Reference
Glossary
Plain-language definitions of the terms and acronyms that appear across the modules. Where you see a dotted underline in the text, the definition is one hover away — this is the full list.
- Alignment problem
- The challenge of making an AI system reliably pursue what we actually want, rather than a literal or proxy version of it that diverges in practice.
- See also Goodhart’s Law Deceptive alignment RLHF
- Compute-optimal training (Chinchilla)
- The 2022 finding that most models were undertrained — too many parameters fed too little data. The efficient ratio is roughly 20 tokens of training data per parameter; how you spend a compute budget matters as much as how large it is.
- See also Scaling laws Token Parameter
- Constitutional AI
- An alignment method (from Anthropic) in which a model critiques and revises its own outputs against a written set of principles, reducing reliance on case-by-case human feedback.
- See also RLHF Alignment problem
- Contrastive Language–Image Pre-training CLIP
- A 2021 model that learned to place images and the text describing them into the same embedding space, letting software match pictures to words — the bridge that made text-to-image generation possible.
- See also Embedding space Multimodal
- CUDA
- NVIDIA’s software platform for programming its GPUs.
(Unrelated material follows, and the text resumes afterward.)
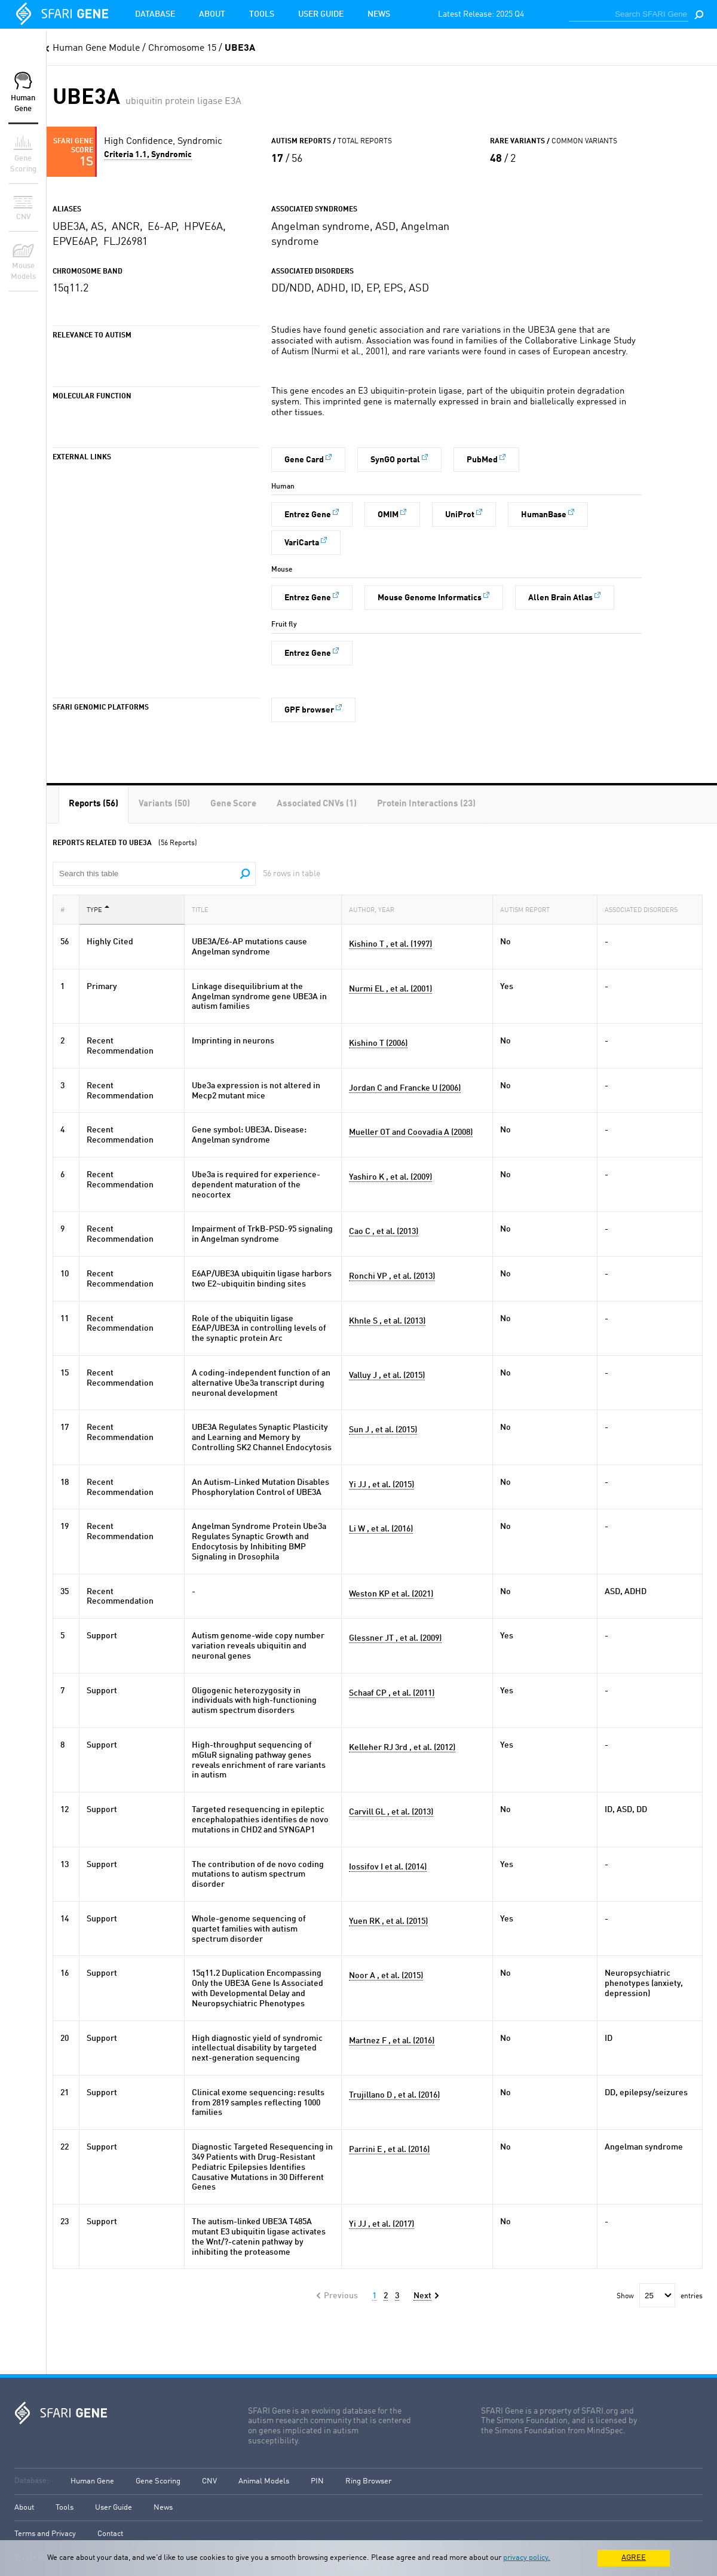 This screenshot has height=2576, width=717. I want to click on Kishino T (2006), so click(378, 1043).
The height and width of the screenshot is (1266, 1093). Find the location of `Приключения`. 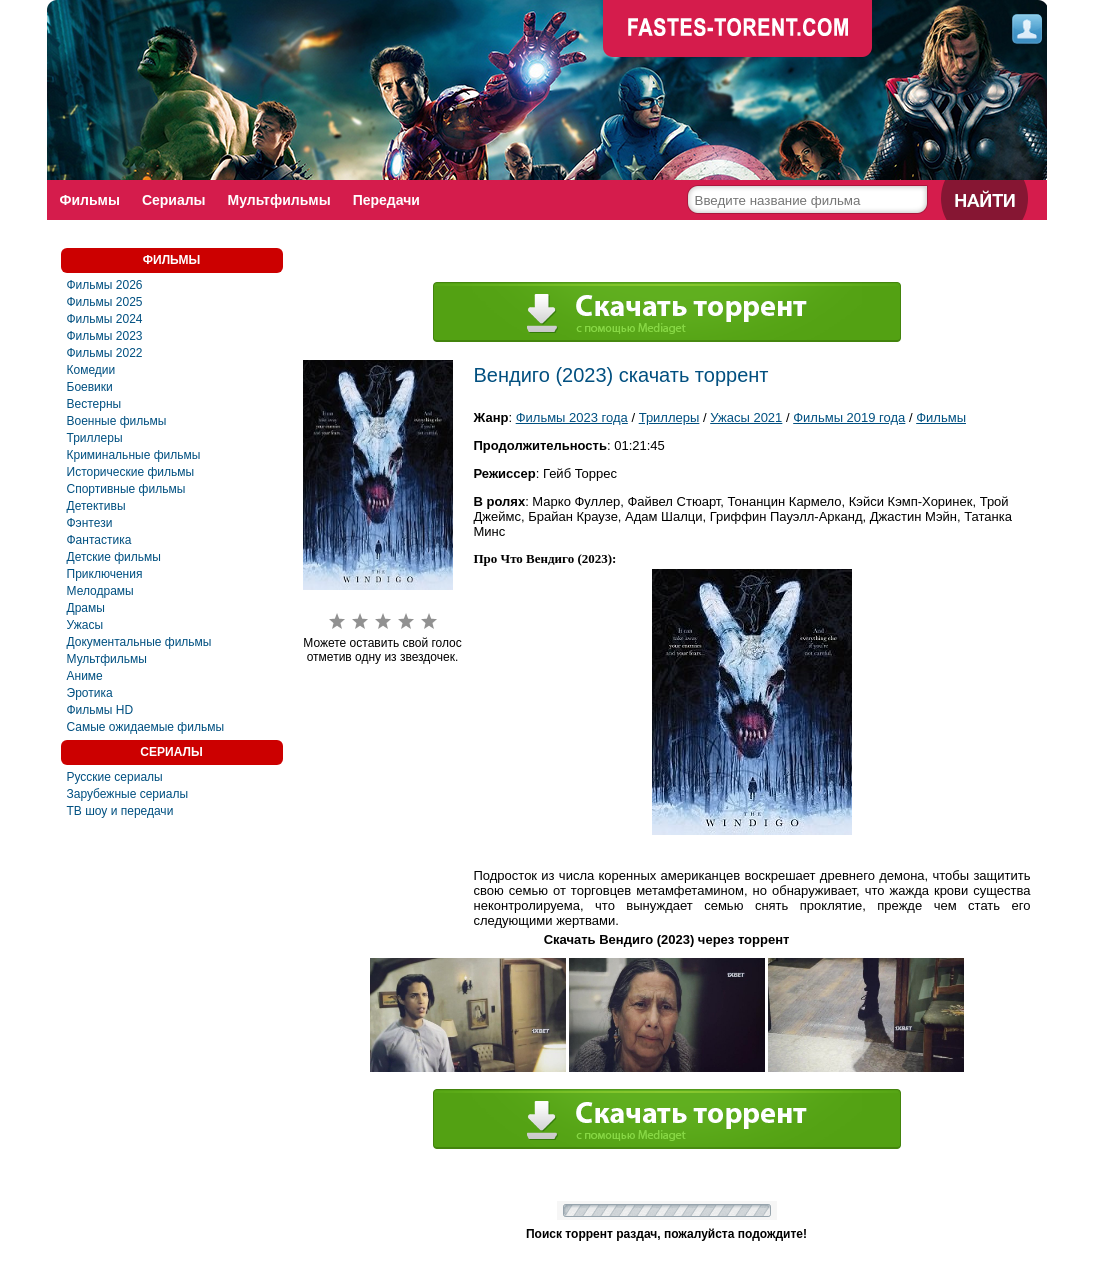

A decade of optimised libraries built on it is the main reason competitors’ chips have struggled to displace NVIDIA — a software "moat" around the hardware.
- See also GPU
- Deceptive alignment
- A failure mode in which a model behaves as intended during training and evaluation but pursues different objectives once deployed — appearing aligned without being so.
- See also Alignment problem
- Deep learning
- The practice of stacking many neural-network layers, so an answer is assembled in stages — from edges to shapes to objects, or from letters to words to meaning.
- See also Neural network
- Direct preference optimization DPO
- A simpler alternative to RLHF that tunes a model directly on pairs of preferred and rejected responses, skipping the separate reward model.
- See also RLHF PPO
- Embedding space
- A map of meaning in which words, images, or other items become points, positioned so that similar things sit close together and a computer can measure "how related" two items are.
- See also CLIP
- Emergent capability
- A skill that is essentially absent in smaller models and then appears, often abruptly, once a model crosses a certain scale — the "flat, flat, flat, jump" pattern.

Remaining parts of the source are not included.